Freshness monitors can easily address two use cases:

  • Alert if a table has gone an unusually long without an update. Automatic thresholds are ideal for this.
  • Alert if a table must be updated by a particular time. For example, if executives expect their dashboards to be updated by 8:00AM, and the jobs that update those dashboards run once/day at 7:40AM, then set a check at 7:55AM. This context is highly business-specific and so manual thresholds are recommended.

Interacting with freshness monitors

Freshness monitors are managed from Assets. From the Freshness section on the Assets > Summary page, users can see the current threshold, adjust the sensitivity, switch to a manual threshold, or disable freshness monitoring from the Freshness widget.

The Freshness section on Assets > Summary

The Freshness section on Assets > Summary

Click View Details and then Edit to adjust the alert threshold

Users can select between automated or explicit (manual) thresholds, or choose to disable freshness monitoring. For automated thresholds, users can select between low, medium, and high sensitivity. Learn more about how the machine learning for freshness works here.

For explicit thresholds, users must indicate an alert condition and how often the check should run.

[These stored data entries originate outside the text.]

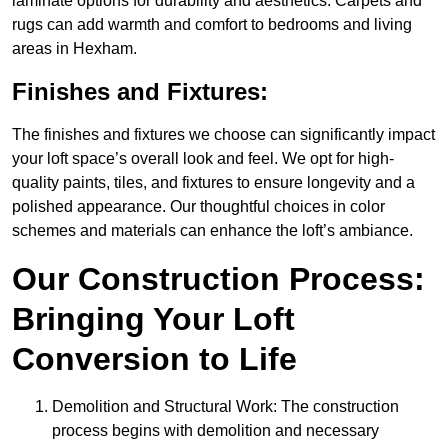
laminate options for durability and aesthetics. Carpets and
rugs can add warmth and comfort to bedrooms and living
areas in Hexham.
Finishes and Fixtures:
The finishes and fixtures we choose can significantly impact
your loft space’s overall look and feel. We opt for high-
quality paints, tiles, and fixtures to ensure longevity and a
polished appearance. Our thoughtful choices in color
schemes and materials can enhance the loft’s ambiance.
Our Construction Process:
Bringing Your Loft
Conversion to Life
Demolition and Structural Work: The construction
process begins with demolition and necessary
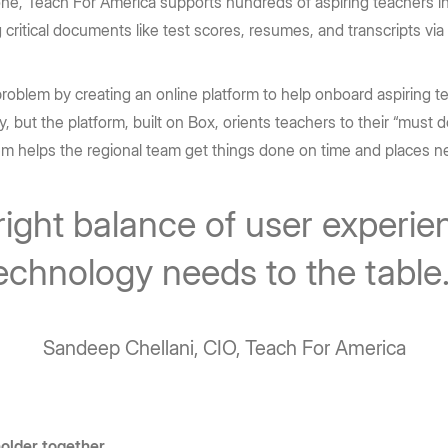
one, Teach For America supports hundreds of aspiring teachers in
ritical documents like test scores, resumes, and transcripts via 
blem by creating an online platform to help onboard aspiring teac
ly, but the platform, built on Box, orients teachers to their “must do
em helps the regional team get things done on time and places n
right balance of user experie
echnology needs to the table
Sandeep Chellani, CIO, Teach For America
holder together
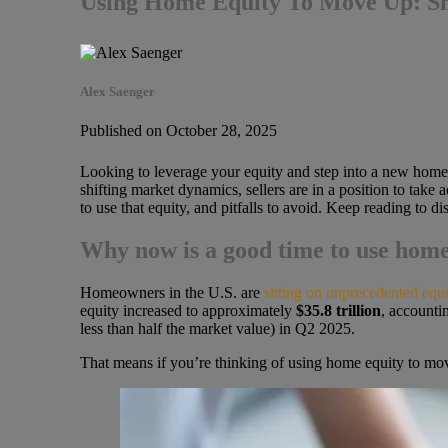
Using Home Equity To Move Up: Sma
Alex Saenger
Published on October 28, 2025
Looking to leverage your equity and step into a new home
shifting market dynamics, sellers are in a position to tak
to use that equity, and pitfalls to avoid. Keep reading to 
Why now is a good time to use home
Homeowners in the U.S. are
sitting on unprecedented equi
equity increased to approximately
$35.8 trillion
, accounti
less than half the market value) in Q2 2025.
That means if you’re thinking of using home equity to mov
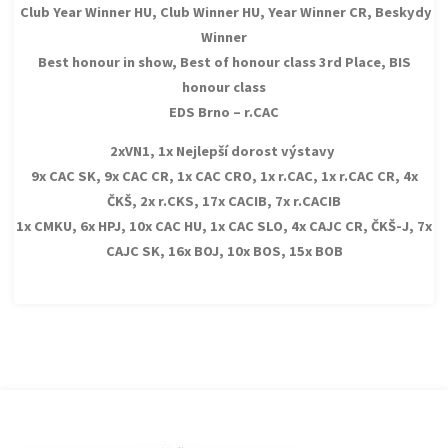
Club Year Winner HU, Club Winner HU, Year Winner CR, Beskydy
Winner
Best honour in show, Best of honour class 3rd Place, BIS
honour class
EDS Brno – r.CAC
2xVN1, 1x Nejlepší dorost výstavy
9x CAC SK, 9x CAC CR, 1x CAC CRO, 1x r.CAC, 1x r.CAC CR, 4x
ČKŠ, 2x r.CKS, 17x CACIB, 7x r.CACIB
1x CMKU, 6x HPJ, 10x CAC HU, 1x CAC SLO, 4x CAJC CR, ČKŠ-J, 7x
CAJC SK, 16x BOJ, 10x BOS, 15x BOB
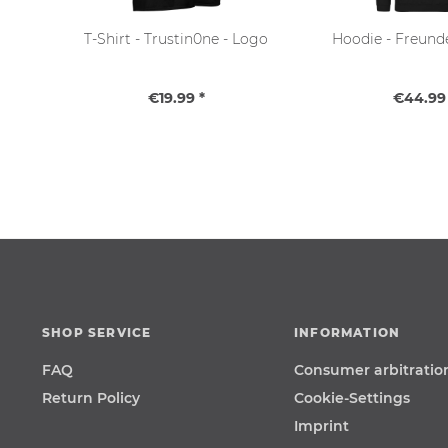
T-Shirt - Trustin0ne - Logo
Hoodie - Freund
€19.99 *
€44.99 
SHOP SERVICE
INFORMATION
FAQ
Consumer arbitratio
Return Policy
Cookie-Settings
Imprint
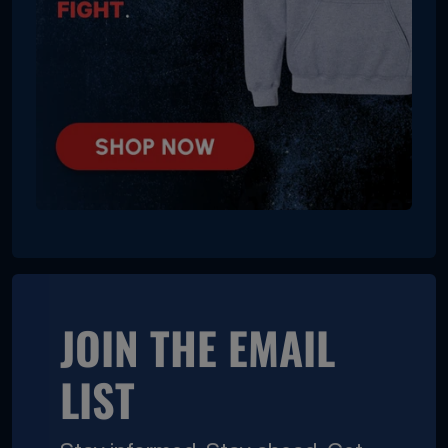
JOIN THE EMAIL
LIST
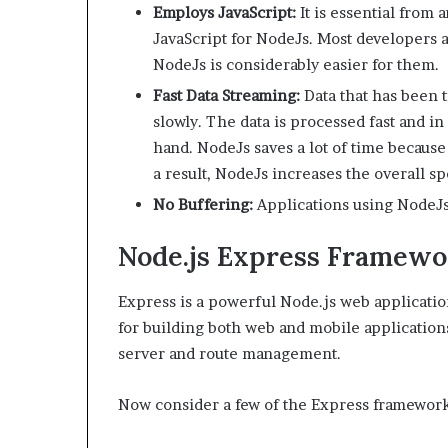
Employs JavaScript:
It is essential from 
JavaScript for NodeJs. Most developers ar
NodeJs is considerably easier for them.
Fast Data Streaming:
Data that has been 
slowly. The data is processed fast and i
hand. NodeJs saves a lot of time because
a result, NodeJs increases the overall s
No Buffering:
Applications using NodeJs
Node.js Express Framewo
Express is a powerful Node.js web applicatio
for building both web and mobile applications.
server and route management.
Now consider a few of the Express framework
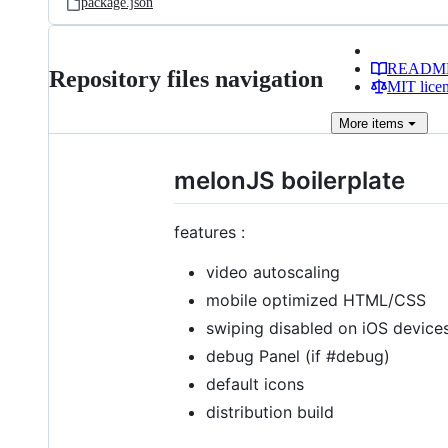
package.json
READM
Repository files navigation
MIT lice
More
items
melonJS boilerplate
features :
video autoscaling
mobile optimized HTML/CSS
swiping disabled on iOS device
debug Panel (if #debug)
default icons
distribution build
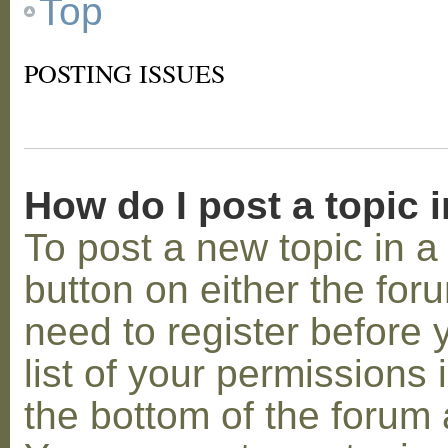
Top
POSTING ISSUES
How do I post a topic 
To post a new topic in a 
button on either the for
need to register before
list of your permissions 
the bottom of the forum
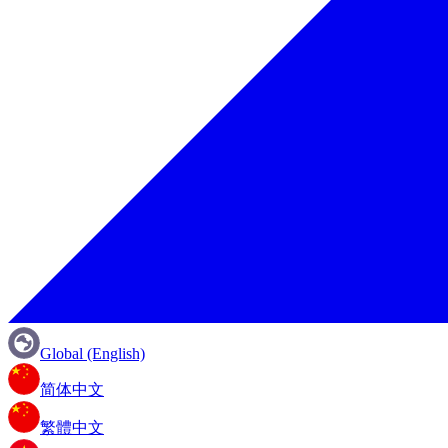
Global (English)
简体中文
繁體中文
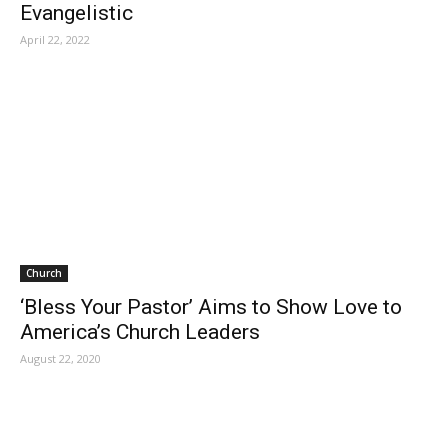
Evangelistic
April 22, 2022
Church
‘Bless Your Pastor’ Aims to Show Love to
America’s Church Leaders
August 22, 2020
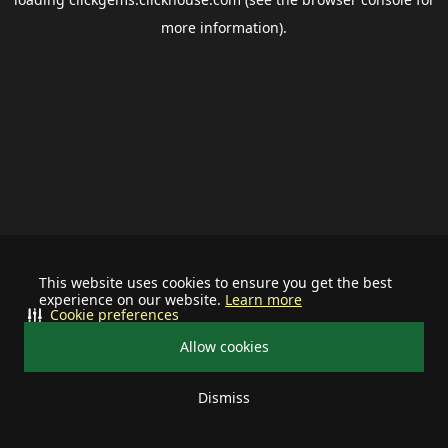
more information).
This website uses cookies to ensure you get the best
experience on our website.
Learn more
Cookie preferences
Allow cookies
Dismiss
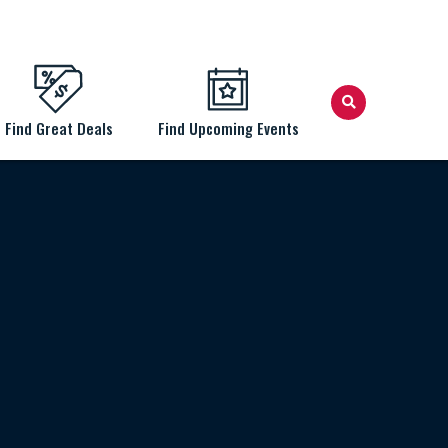
Find Great Deals
Find Upcoming Events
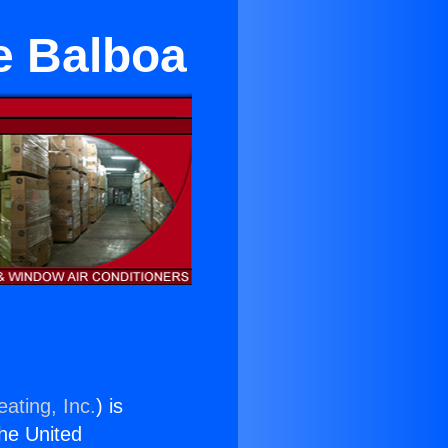
e Balboa
ating, Inc.
) is
the United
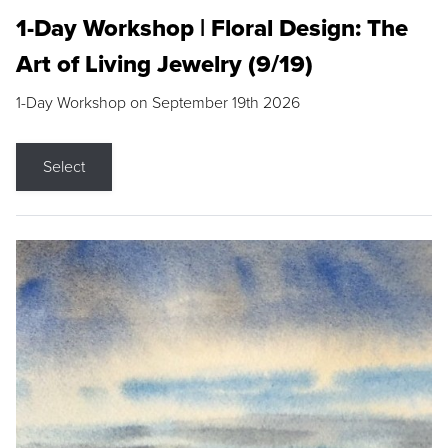
1-Day Workshop | Floral Design: The
Art of Living Jewelry (9/19)
1-Day Workshop on September 19th 2026
Select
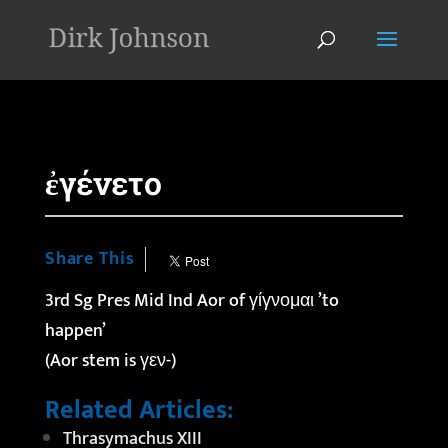
'
ἐγένετο
Share This
3rd Sg Pres Mid Ind Aor of γίγνομαι ’to
happen’
(Aor stem is γεν-)
Related Articles:
Thrasymachus XIII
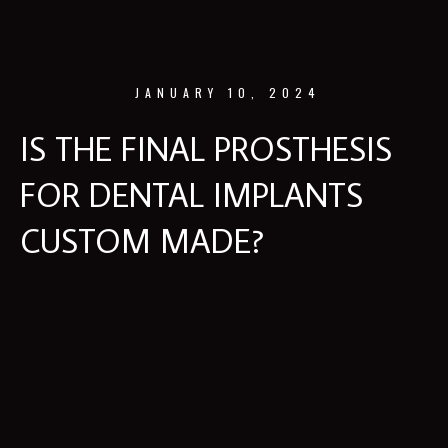
JANUARY 10, 2024
IS THE FINAL PROSTHESIS
FOR DENTAL IMPLANTS
CUSTOM MADE?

Common configurations for explicit thresholds

Example 1:

Executives expect their dashboards to be updated by 8:00AM, and the jobs that update those dashboards run once/day at 7:40AM.

Suggested configuration:

  • Notify when the table has not updated within the last: 1 hour
  • Check every 1 day, starting at [today] 7:55AM

This will check every day at 7:55AM that the 7:40AM job has completed before your internal deadline of 8AM. If the 7:40AM job had not yet completed, an Incident would be created and a notification would be sent.

Example 2:

A table that contains events from your web app updates irregularly. Sometimes it updates hourly, but there are also frequent gaps of 4-6 hours. You know it is a problem if that table ever goes more than 6 hours without an update, but the machine learning is a bit too desensitized.

Suggested configuration:

  • Notify when the table has not updated within the last: 6 hours
  • Check every 1 hour, starting at [today] 00:00AM

This will check every 1 hour that the table has received an update in the trailing 6 hours. If the table ever goes more than 6 hours without an update, an Incident would be created and a notification would be sent.

Notifications

For purposes of routing notifications, the incidents from Freshness monitors are freshness anomalies.

Freshness rules

Up through February 2024, users had the ability to create Freshness Rules. These were standalone rules that set explicit Freshness expectations for a table, completely separated from the freshness monitor described above.

Freshness Rules will eventually be deprecated, in favor of managing Freshness in a single place in Assets. However, many customers still have full-functioning Freshness Rules configured on their Monitors page, and some customers can still create Freshness Rules through the UI and Monitors as Code.